# Gradient Descent

Machine learning applications in research have proven to be of high-value, especially in process development. This reason is that the fruits of well defined ML/deep-learning models largely reflect the needs of our customers: optimization. We have clear outcome goals (cost of ownership, device performance and yield, etc), with robust process data, and our value to the company as researchers is to optimize process parameters to optimize performance as a function of cost. This presents as an ideal opportunity to utilize tools in machine learning.
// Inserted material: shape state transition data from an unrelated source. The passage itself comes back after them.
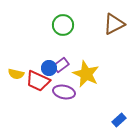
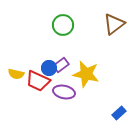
brown triangle: rotated 10 degrees counterclockwise
yellow star: rotated 12 degrees counterclockwise
blue rectangle: moved 7 px up
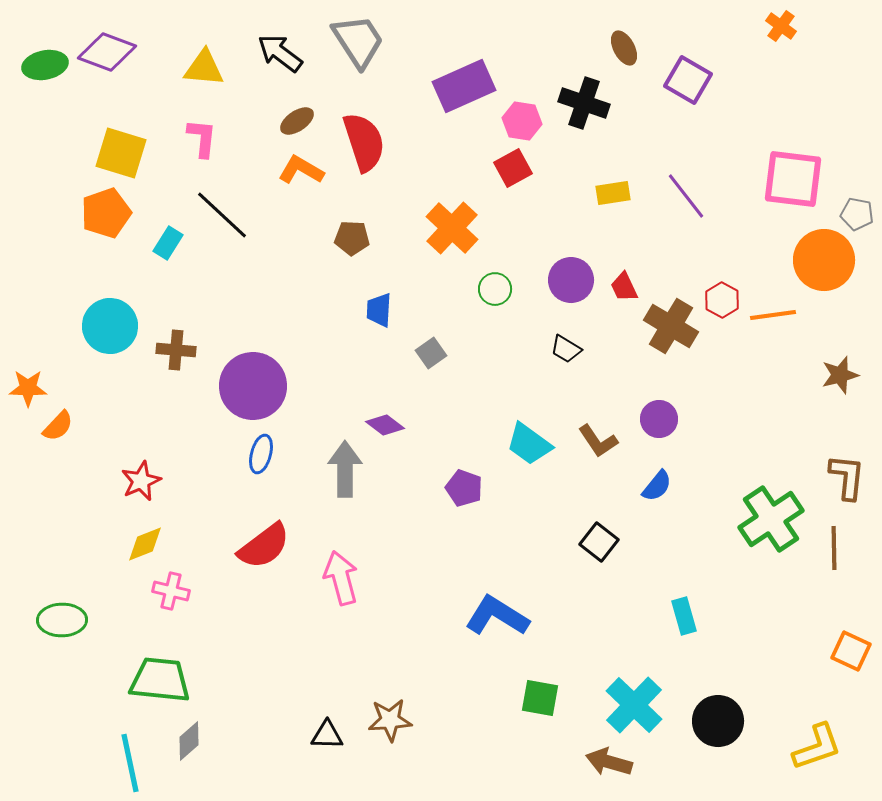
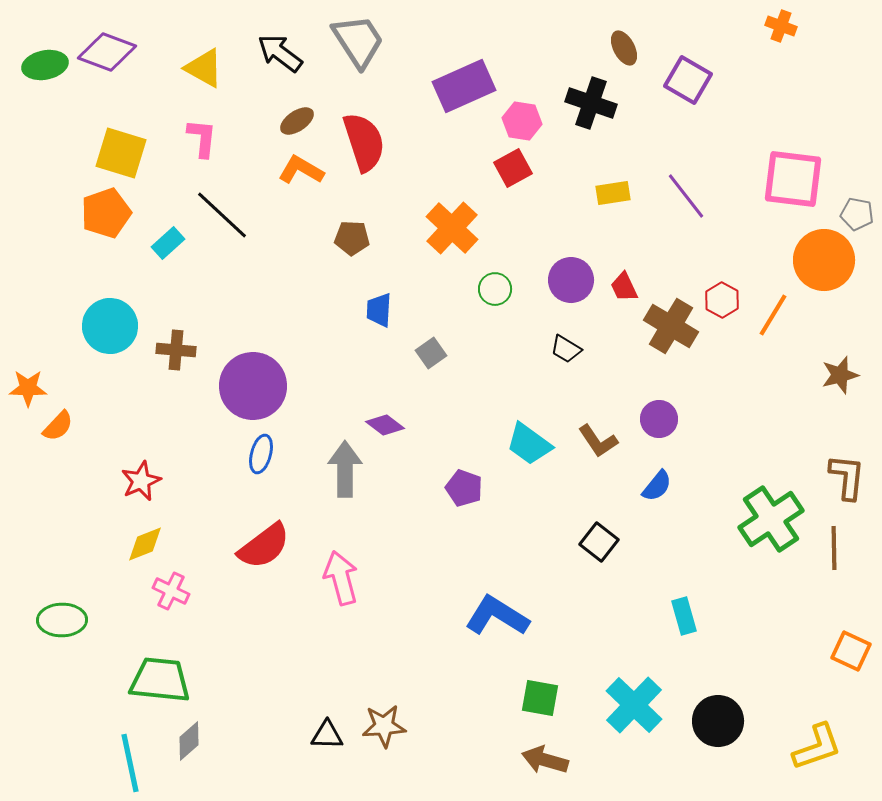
orange cross at (781, 26): rotated 16 degrees counterclockwise
yellow triangle at (204, 68): rotated 24 degrees clockwise
black cross at (584, 103): moved 7 px right
cyan rectangle at (168, 243): rotated 16 degrees clockwise
orange line at (773, 315): rotated 51 degrees counterclockwise
pink cross at (171, 591): rotated 12 degrees clockwise
brown star at (390, 720): moved 6 px left, 6 px down
brown arrow at (609, 762): moved 64 px left, 2 px up
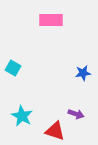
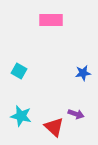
cyan square: moved 6 px right, 3 px down
cyan star: moved 1 px left; rotated 15 degrees counterclockwise
red triangle: moved 1 px left, 4 px up; rotated 25 degrees clockwise
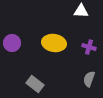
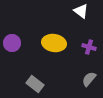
white triangle: rotated 35 degrees clockwise
gray semicircle: rotated 21 degrees clockwise
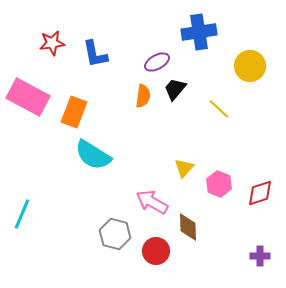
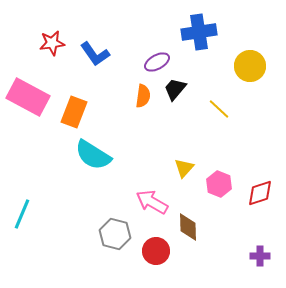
blue L-shape: rotated 24 degrees counterclockwise
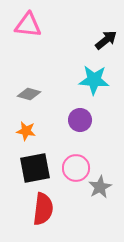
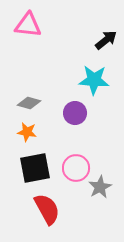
gray diamond: moved 9 px down
purple circle: moved 5 px left, 7 px up
orange star: moved 1 px right, 1 px down
red semicircle: moved 4 px right; rotated 36 degrees counterclockwise
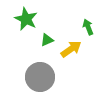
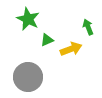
green star: moved 2 px right
yellow arrow: rotated 15 degrees clockwise
gray circle: moved 12 px left
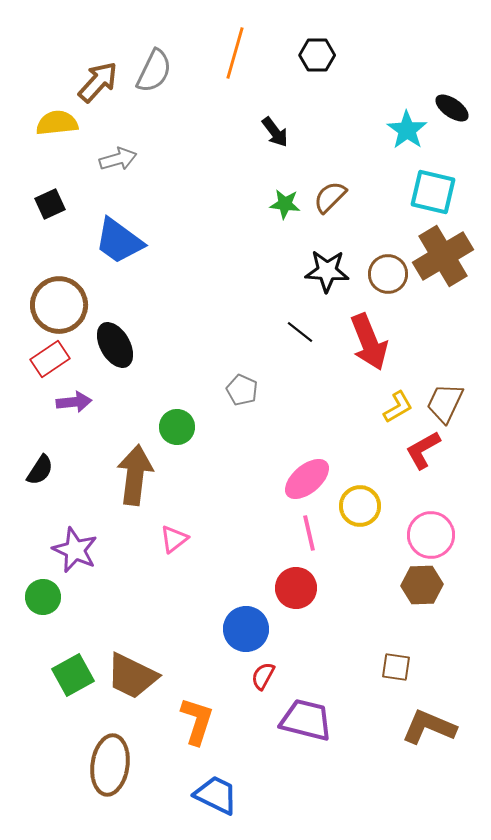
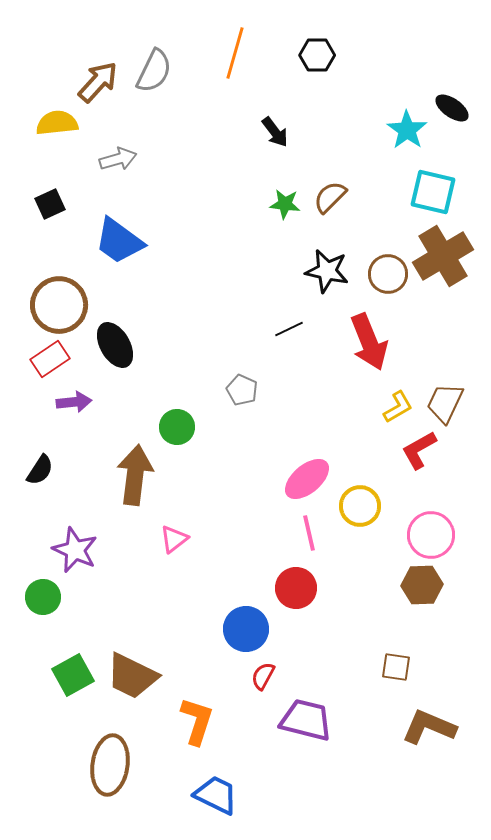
black star at (327, 271): rotated 9 degrees clockwise
black line at (300, 332): moved 11 px left, 3 px up; rotated 64 degrees counterclockwise
red L-shape at (423, 450): moved 4 px left
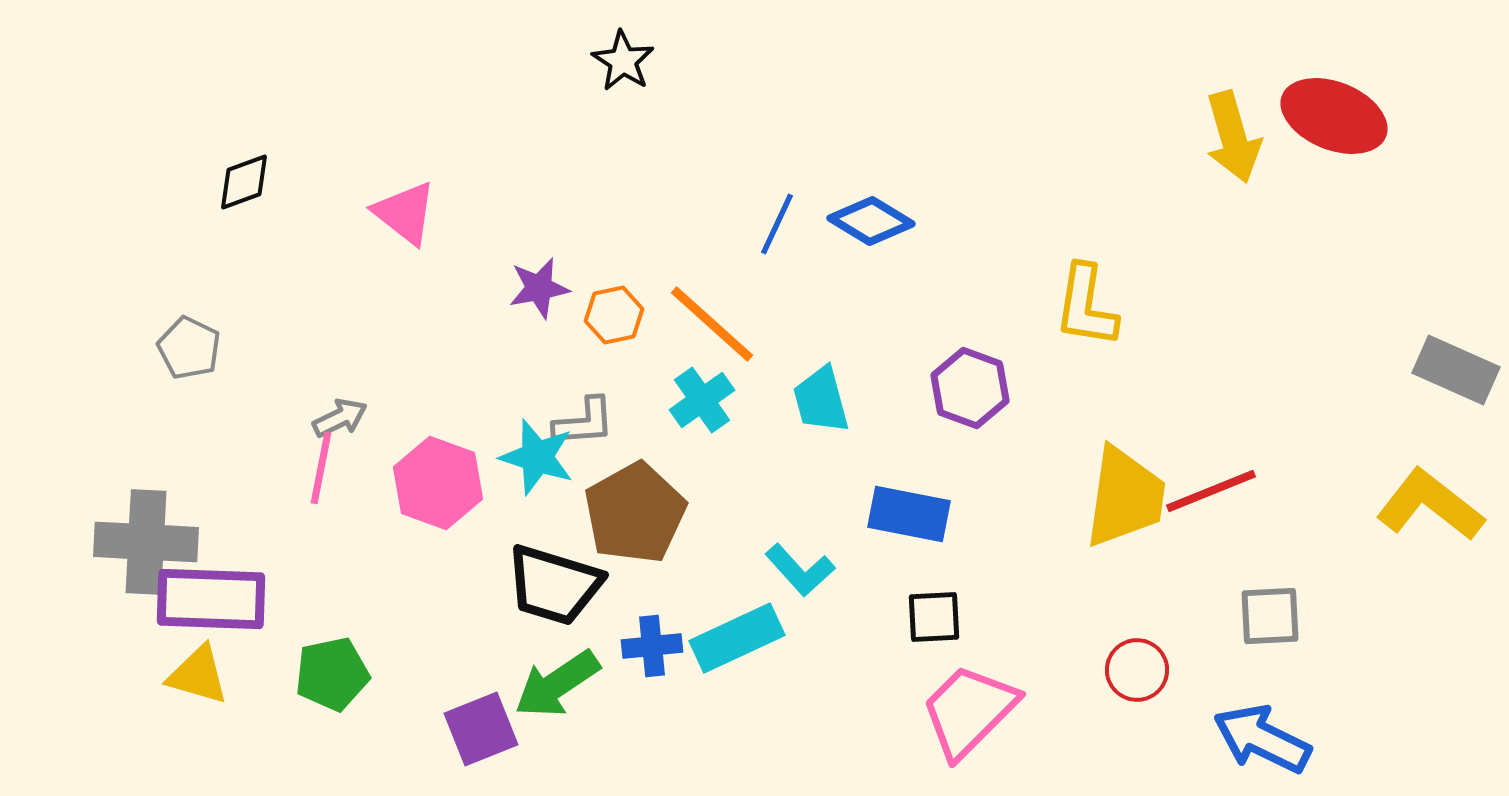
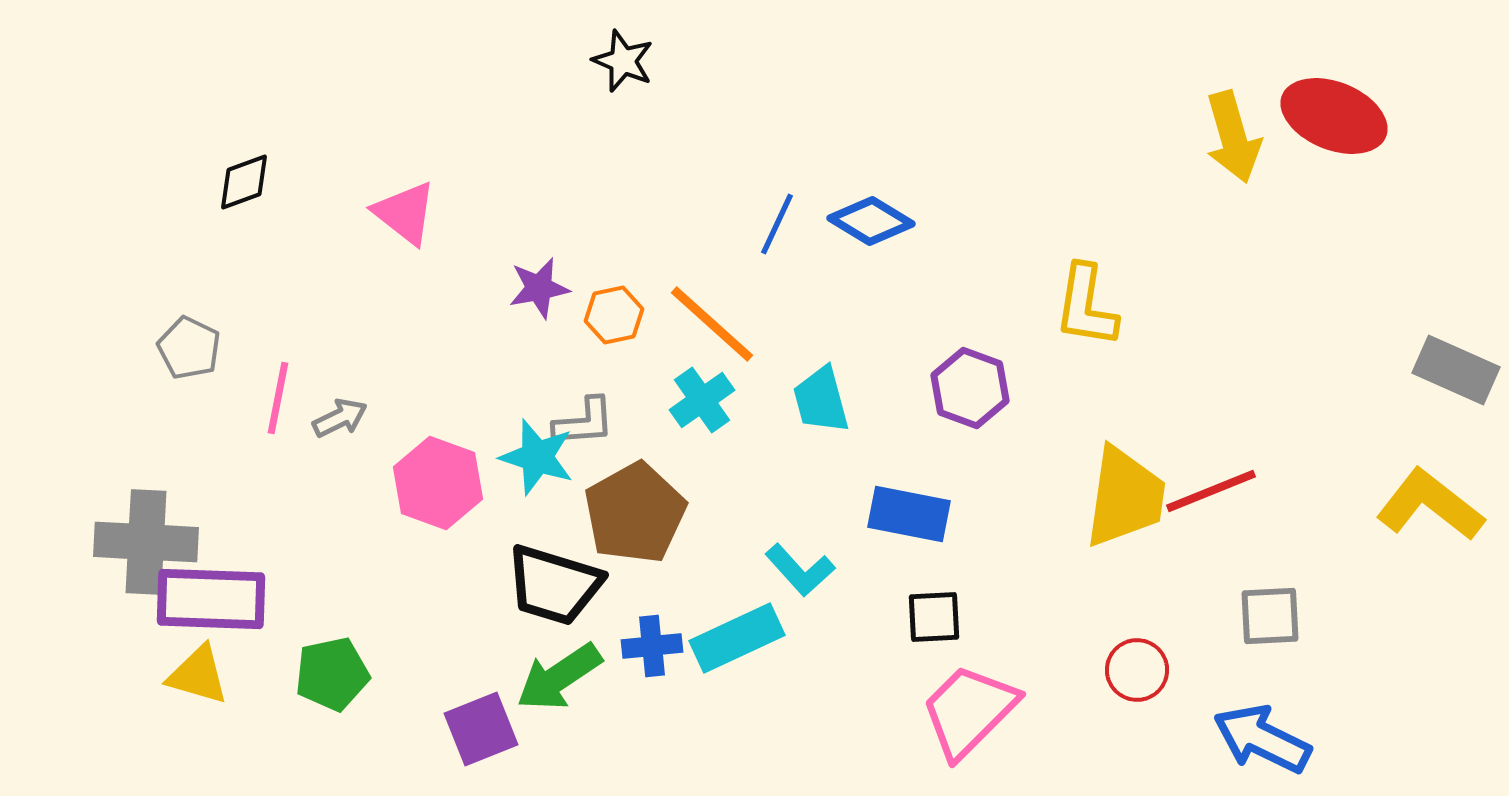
black star at (623, 61): rotated 10 degrees counterclockwise
pink line at (321, 468): moved 43 px left, 70 px up
green arrow at (557, 684): moved 2 px right, 7 px up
Common machine learning engineering largely requires two important pieces: 1) Build the model. 2) Build the cost function. But there is a third piece is critical to both machine learning and nanotech research: optimization. While you may have the ideal model and a becoming cost function, reconciliation of the two requires efficient optimization algorithm design if your model is going to converge in a way that doesn't waste your time (especially with the iterative nature of the data science development cycle). Gradient Descent stands as a staple of any researcher's tool kit, and for good reason: it's efficient and it's extensible.

## Theory
As an example, we'll look at the Logistic Regression model defined in "Logistic_Regression_Theory.ipynb". Say we have our LR model (linear model + sigmoid function) and our loss function as notated below...

$\large z = w^Tx + b $

$\large\hat{y} = a = \sigma(z)$ (Using $a$ for brevity)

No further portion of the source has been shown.